• GIVEN RECORDS:
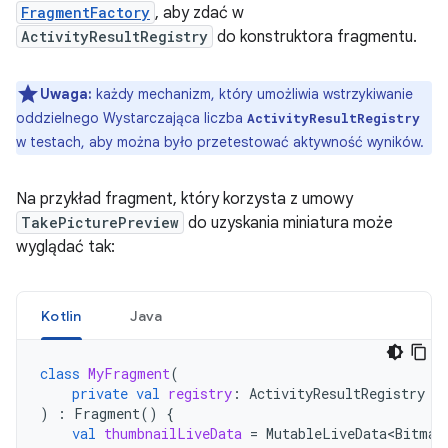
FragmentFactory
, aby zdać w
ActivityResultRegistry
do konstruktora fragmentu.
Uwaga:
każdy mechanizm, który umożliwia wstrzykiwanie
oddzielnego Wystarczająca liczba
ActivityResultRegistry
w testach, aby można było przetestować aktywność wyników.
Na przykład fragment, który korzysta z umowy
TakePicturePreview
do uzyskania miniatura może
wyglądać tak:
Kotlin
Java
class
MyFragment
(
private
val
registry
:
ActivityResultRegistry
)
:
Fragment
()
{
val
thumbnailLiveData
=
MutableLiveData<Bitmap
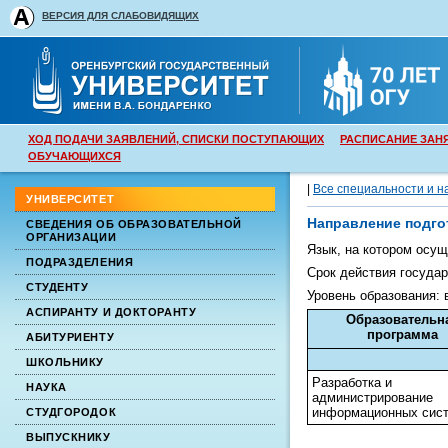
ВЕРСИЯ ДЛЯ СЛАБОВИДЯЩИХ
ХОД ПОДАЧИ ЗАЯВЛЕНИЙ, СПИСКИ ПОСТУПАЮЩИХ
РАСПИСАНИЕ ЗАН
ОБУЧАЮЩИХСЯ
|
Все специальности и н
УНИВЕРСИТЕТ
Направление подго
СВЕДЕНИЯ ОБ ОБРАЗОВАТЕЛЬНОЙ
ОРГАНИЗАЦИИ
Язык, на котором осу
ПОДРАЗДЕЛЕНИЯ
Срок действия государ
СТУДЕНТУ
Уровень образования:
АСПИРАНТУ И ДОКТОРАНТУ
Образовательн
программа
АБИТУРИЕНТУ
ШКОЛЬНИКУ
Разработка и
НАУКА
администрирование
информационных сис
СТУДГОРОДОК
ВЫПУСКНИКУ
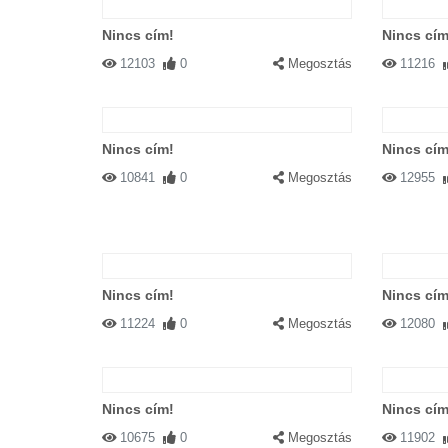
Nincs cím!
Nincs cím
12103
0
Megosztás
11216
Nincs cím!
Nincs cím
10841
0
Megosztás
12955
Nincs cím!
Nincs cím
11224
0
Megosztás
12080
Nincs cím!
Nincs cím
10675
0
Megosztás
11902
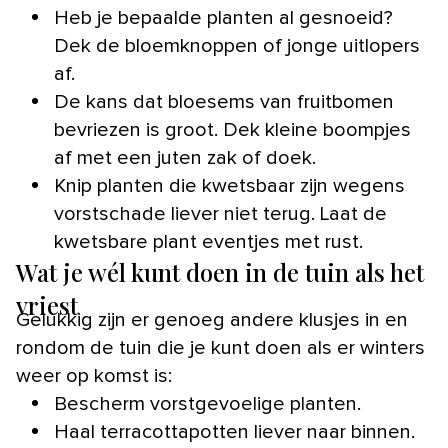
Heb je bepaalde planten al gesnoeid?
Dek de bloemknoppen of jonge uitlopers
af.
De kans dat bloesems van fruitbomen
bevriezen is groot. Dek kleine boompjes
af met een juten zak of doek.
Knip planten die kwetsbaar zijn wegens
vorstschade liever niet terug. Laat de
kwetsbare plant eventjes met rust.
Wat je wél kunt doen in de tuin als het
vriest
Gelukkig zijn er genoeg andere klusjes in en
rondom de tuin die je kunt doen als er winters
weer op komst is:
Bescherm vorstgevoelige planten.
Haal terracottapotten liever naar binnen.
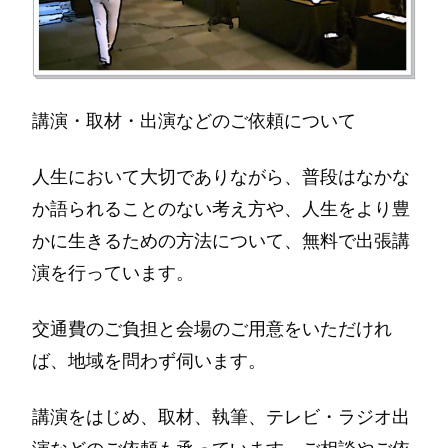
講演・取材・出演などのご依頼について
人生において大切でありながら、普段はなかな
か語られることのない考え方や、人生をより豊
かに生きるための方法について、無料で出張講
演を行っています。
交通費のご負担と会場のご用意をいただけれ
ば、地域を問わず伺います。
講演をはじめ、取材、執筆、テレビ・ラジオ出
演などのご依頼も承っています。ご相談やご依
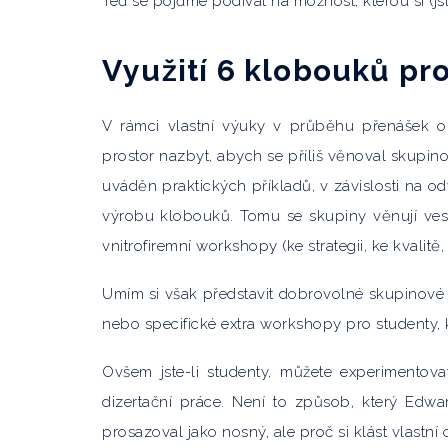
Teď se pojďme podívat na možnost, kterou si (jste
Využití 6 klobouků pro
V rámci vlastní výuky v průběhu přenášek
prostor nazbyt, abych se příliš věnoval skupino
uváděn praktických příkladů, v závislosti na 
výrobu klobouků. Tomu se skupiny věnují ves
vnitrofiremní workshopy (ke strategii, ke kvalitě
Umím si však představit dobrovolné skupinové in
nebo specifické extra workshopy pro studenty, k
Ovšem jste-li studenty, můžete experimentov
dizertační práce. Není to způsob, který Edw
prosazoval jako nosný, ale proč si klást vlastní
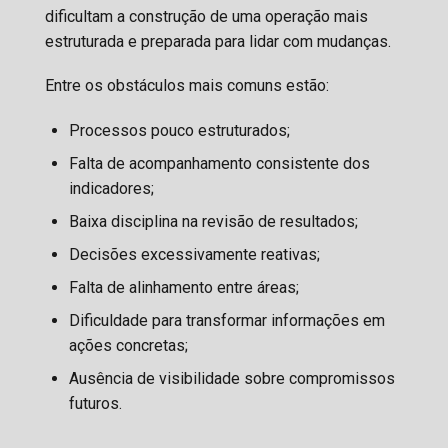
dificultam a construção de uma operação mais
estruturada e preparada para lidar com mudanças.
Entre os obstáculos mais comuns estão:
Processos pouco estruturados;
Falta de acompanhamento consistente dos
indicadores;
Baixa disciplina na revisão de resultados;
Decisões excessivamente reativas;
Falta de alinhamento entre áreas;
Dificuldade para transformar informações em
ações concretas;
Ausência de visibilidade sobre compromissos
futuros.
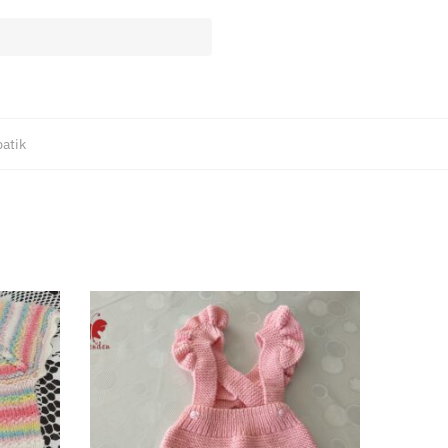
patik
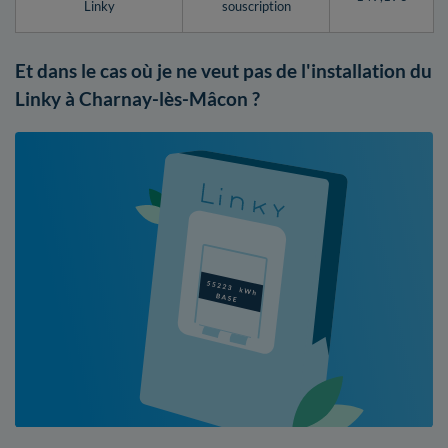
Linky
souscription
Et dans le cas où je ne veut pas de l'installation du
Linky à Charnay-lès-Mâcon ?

• ACTIVITY: Every line above in which the word "który" occurs is to be copied.

• ANSWER TO THE EXERCISE:
każdy mechanizm, który umożliwia wstrzykiwanie
Na przykład fragment, który korzysta z umowy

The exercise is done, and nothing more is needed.